Only one stretch of the records below should be repeated. It starts with the line containing "תאריך הסיור" and goes on through the line containing "segítségével", exactly as written.

Saved data entries

▬▬▬▬▬▬

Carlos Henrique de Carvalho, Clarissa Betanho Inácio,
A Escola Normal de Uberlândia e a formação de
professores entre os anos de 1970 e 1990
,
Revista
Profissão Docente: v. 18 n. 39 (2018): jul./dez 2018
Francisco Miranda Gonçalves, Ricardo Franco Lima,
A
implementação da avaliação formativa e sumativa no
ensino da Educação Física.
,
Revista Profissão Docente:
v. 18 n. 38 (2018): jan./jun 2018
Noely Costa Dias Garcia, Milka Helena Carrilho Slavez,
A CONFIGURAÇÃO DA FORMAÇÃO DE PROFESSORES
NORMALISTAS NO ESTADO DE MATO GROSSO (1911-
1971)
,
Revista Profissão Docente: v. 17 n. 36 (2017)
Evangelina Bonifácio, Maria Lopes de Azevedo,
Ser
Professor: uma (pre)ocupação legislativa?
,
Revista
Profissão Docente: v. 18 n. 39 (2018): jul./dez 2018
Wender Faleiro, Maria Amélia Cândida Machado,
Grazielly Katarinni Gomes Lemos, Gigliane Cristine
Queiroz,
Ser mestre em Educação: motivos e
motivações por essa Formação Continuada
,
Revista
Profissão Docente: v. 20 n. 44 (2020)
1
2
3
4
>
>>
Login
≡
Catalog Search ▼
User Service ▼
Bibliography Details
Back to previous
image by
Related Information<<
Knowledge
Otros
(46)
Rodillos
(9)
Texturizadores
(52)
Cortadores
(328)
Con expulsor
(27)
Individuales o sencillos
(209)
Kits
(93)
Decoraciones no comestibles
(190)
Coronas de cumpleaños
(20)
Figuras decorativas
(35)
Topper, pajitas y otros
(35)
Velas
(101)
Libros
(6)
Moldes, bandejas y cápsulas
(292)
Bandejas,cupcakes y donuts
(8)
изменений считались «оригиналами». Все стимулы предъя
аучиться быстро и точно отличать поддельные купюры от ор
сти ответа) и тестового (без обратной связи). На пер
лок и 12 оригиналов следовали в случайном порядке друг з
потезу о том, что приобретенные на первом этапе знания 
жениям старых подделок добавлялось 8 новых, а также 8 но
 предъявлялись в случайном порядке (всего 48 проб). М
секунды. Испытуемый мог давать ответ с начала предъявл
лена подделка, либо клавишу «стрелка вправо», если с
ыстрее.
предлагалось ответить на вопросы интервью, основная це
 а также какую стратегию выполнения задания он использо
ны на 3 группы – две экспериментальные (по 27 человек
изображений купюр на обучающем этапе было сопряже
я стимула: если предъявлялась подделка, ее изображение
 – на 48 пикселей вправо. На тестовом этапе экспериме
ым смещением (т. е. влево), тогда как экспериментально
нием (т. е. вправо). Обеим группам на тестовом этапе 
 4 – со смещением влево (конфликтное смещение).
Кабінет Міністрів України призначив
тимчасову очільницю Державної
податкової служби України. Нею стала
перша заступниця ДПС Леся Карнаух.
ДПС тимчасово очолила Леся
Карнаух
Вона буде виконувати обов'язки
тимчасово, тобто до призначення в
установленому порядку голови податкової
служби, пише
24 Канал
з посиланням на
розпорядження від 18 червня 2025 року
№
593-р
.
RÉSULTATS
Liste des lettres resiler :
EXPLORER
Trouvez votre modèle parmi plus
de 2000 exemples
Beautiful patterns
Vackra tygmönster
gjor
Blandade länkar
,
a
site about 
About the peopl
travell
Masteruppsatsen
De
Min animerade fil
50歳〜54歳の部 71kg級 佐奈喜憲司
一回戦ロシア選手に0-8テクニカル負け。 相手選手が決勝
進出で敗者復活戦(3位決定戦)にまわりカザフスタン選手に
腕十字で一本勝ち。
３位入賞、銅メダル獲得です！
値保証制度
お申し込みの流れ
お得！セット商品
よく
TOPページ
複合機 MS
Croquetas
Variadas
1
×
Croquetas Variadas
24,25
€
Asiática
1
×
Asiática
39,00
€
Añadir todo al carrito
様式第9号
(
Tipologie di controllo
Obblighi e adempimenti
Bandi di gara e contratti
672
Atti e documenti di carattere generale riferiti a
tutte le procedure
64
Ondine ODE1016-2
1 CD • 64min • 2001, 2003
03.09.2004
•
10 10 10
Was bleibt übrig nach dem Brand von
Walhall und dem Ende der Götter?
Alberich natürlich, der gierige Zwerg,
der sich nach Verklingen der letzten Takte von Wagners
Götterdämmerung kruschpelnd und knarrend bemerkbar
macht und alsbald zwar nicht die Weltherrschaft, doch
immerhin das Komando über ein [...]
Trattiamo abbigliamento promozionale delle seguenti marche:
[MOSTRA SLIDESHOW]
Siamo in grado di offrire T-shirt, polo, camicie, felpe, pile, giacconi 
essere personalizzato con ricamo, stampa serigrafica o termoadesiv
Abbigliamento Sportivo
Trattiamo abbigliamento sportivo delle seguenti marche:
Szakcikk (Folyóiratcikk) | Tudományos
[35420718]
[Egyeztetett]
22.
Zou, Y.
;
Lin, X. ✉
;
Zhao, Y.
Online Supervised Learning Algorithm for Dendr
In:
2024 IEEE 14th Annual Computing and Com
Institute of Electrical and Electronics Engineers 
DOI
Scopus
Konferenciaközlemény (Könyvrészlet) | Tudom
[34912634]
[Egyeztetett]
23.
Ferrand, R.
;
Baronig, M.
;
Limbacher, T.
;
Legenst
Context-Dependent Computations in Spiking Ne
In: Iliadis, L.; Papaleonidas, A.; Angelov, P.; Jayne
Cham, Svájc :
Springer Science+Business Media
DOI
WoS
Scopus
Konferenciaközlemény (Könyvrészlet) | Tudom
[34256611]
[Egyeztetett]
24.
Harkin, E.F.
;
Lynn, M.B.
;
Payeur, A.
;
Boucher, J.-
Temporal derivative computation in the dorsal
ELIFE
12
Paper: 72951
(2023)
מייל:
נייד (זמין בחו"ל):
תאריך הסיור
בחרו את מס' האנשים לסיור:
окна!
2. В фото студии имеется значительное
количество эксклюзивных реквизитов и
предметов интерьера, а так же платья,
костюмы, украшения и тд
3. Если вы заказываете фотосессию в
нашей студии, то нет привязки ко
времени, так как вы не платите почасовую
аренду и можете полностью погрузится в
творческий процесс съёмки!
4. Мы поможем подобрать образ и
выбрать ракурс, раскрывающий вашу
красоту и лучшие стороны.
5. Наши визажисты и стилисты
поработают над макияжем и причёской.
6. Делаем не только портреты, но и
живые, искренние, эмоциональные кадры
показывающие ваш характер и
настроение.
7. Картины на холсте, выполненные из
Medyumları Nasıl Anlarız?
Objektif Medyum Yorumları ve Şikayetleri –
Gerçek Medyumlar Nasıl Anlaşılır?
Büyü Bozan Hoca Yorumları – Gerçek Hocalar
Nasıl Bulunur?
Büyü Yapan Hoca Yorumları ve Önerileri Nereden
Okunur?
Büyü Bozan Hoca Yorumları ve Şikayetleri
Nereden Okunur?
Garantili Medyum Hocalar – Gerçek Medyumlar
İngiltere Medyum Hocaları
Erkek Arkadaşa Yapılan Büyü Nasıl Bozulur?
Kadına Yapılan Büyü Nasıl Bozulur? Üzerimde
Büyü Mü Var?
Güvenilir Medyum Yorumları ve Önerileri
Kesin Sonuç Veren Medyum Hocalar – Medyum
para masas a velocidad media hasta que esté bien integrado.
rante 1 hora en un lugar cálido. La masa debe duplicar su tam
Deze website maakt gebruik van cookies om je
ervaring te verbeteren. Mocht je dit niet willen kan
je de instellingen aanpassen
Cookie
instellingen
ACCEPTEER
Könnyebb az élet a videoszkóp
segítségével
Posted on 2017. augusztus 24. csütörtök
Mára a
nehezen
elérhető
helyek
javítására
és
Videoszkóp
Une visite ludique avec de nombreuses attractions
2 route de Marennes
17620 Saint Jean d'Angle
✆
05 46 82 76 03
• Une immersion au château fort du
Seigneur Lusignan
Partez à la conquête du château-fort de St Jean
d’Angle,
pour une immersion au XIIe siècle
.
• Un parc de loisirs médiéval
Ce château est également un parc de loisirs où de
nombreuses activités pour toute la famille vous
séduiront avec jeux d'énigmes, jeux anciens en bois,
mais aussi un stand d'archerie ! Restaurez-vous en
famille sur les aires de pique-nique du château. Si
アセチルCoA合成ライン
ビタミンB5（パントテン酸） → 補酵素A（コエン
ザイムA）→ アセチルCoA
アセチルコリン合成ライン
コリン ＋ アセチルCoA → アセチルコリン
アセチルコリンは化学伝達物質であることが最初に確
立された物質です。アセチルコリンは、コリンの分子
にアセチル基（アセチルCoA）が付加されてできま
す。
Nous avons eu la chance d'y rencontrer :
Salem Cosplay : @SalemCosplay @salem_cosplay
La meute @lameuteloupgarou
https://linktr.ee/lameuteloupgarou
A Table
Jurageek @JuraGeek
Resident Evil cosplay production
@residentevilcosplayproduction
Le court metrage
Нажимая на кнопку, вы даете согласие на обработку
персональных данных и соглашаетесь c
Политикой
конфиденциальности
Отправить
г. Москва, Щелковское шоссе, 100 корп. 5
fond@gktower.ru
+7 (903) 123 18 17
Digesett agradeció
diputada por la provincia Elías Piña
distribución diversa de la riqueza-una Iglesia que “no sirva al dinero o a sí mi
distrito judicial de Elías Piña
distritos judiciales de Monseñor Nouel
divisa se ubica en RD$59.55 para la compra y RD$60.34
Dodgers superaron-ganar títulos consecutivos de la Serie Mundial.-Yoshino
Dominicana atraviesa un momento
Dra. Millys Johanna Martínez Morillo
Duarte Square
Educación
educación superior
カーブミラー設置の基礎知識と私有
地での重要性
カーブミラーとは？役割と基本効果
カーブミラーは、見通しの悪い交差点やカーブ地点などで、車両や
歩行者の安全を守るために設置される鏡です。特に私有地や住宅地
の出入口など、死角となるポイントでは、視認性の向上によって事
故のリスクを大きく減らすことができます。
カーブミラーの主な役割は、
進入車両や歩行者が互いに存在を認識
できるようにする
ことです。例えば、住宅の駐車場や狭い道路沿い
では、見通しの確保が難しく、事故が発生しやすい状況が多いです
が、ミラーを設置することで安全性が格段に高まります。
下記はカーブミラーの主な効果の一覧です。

▬▬▬▬▬▬

### RESPONSE TO THIS EXERCISE
תאריך הסיור
בחרו את מס' האנשים לסיור:
окна!
2. В фото студии имеется значительное
количество эксклюзивных реквизитов и
предметов интерьера, а так же платья,
костюмы, украшения и тд
3. Если вы заказываете фотосессию в
нашей студии, то нет привязки ко
времени, так как вы не платите почасовую
аренду и можете полностью погрузится в
творческий процесс съёмки!
4. Мы поможем подобрать образ и
выбрать ракурс, раскрывающий вашу
красоту и лучшие стороны.
5. Наши визажисты и стилисты
поработают над макияжем и причёской.
6. Делаем не только портреты, но и
живые, искренние, эмоциональные кадры
показывающие ваш характер и
настроение.
7. Картины на холсте, выполненные из
Medyumları Nasıl Anlarız?
Objektif Medyum Yorumları ve Şikayetleri –
Gerçek Medyumlar Nasıl Anlaşılır?
Büyü Bozan Hoca Yorumları – Gerçek Hocalar
Nasıl Bulunur?
Büyü Yapan Hoca Yorumları ve Önerileri Nereden
Okunur?
Büyü Bozan Hoca Yorumları ve Şikayetleri
Nereden Okunur?
Garantili Medyum Hocalar – Gerçek Medyumlar
İngiltere Medyum Hocaları
Erkek Arkadaşa Yapılan Büyü Nasıl Bozulur?
Kadına Yapılan Büyü Nasıl Bozulur? Üzerimde
Büyü Mü Var?
Güvenilir Medyum Yorumları ve Önerileri
Kesin Sonuç Veren Medyum Hocalar – Medyum
para masas a velocidad media hasta que esté bien integrado.
rante 1 hora en un lugar cálido. La masa debe duplicar su tam
Deze website maakt gebruik van cookies om je
ervaring te verbeteren. Mocht je dit niet willen kan
je de instellingen aanpassen
Cookie
instellingen
ACCEPTEER
Könnyebb az élet a videoszkóp
segítségével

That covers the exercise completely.